Every year, over a third of the world’s produced food is thrown away.
And Scotland, like many countries, is a key player in food waste, with nearly 100,000 edible meals thrown away by restaurants across the country every day.
Edinburgh’s food outlets alone throw away 3.6 million meals every year.
However, a food app is on a mission to tackle the problem, and to help Scotland’s restaurants, hotels and retailers reduce their heavy waste volume.
The free Too Good To Go app, which compiled these food wastage figures, connects people with unsold food from restaurants or food outlets, which they can purchase at a reduced price.
Currently 6 million people use the app, but they’re calling on more food businesses and consumers in Scotland to join the food waste movement and rescue unsold meals.
From coffee shops to ice cream parlours, customers are able to search, filter and find preferred stores as well as discovering nearby stores. The app also shows the amount left and types of unsold food that will be thrown out at the end of the day.
The figures from Too Good To Go are released following Michael Gove’s announcement of a £15m fund to combat food waste in the UK.
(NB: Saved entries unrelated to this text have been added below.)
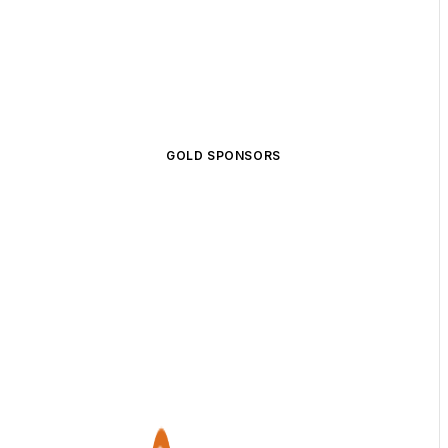
GOLD SPONSORS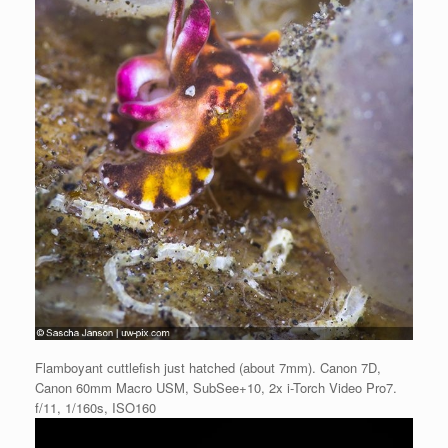
Flamboyant cuttlefish just hatched (about 7mm). Canon 7D,
Canon 60mm Macro USM, SubSee+10, 2x i-Torch Video Pro7.
f/11, 1/160s, ISO160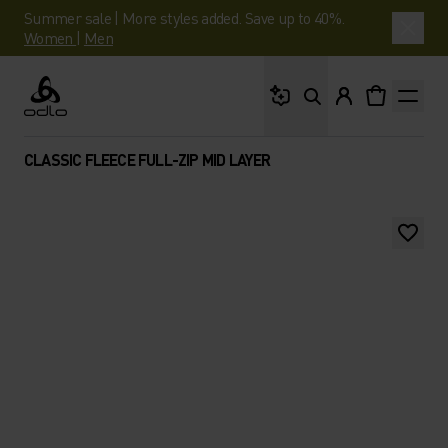
Summer sale | More styles added. Save up to 40%.
Women
|
Men
What are you looking 
Odlo
CLASSIC FLEECE FULL-ZIP MID LAYER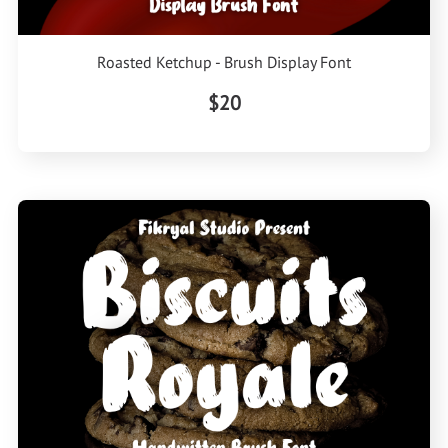
Roasted Ketchup - Brush Display Font
$20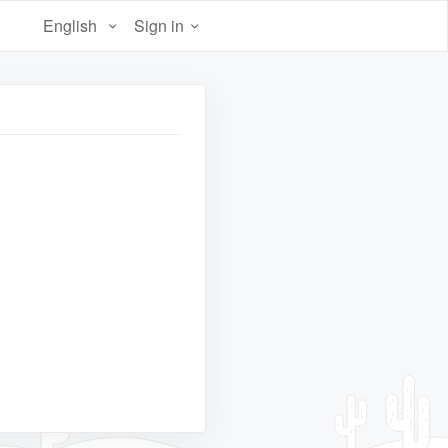
English
Sign in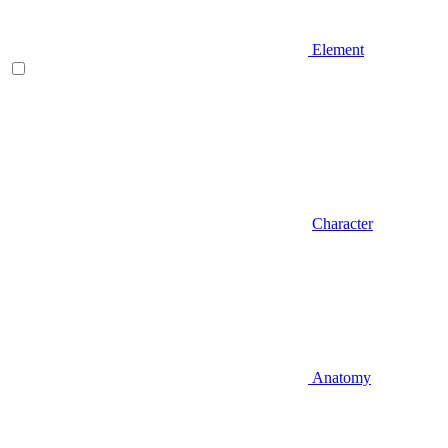
Element
Character
Anatomy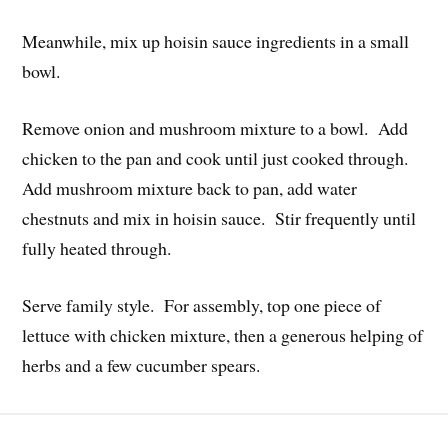
Meanwhile, mix up hoisin sauce ingredients in a small
bowl.
Remove onion and mushroom mixture to a bowl. Add
chicken to the pan and cook until just cooked through.
Add mushroom mixture back to pan, add water
chestnuts and mix in hoisin sauce. Stir frequently until
fully heated through.
Serve family style. For assembly, top one piece of
lettuce with chicken mixture, then a generous helping of
herbs and a few cucumber spears.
While this funding will focus on reducing food waste from manufacturers, the Too Good To Go app is tackling the issue of edible, freshly prepared food that restaurants, hotels and retailers are forced to throw away at the end of trading.
As well as the cost to the environment, figures from Wrap state that food waste costs UK businesses over £2.5 million every week.
The app has rescued over seven million meals in nine countries across the world, with 300,000 of these in the UK.
They’ve saved meals from the bin at over 15,000 retailers including YO! Sushi, AccorHotels, Bonnie Burrito, Hendersons Salad Table, Twelve Triangles in Edinburgh and Il Cappuccino in Glasgow.
Hayley Conick, UK MD at Too Good To Go, said “No one leaves the lights on when they leave the house. Yet whether it’s in restaurants, food shops or our own homes we don’t think twice about throwing away perfectly good food.
“This isn’t just a problem in Scotland – 1.6bn tonnes of food is thrown away globally each year – and that’s 1.6bn tonnes too many.
“By creating a new market for surplus food we’re making sure that more food gets eaten, leaving businesses, consumers and the planet as winners in the process.”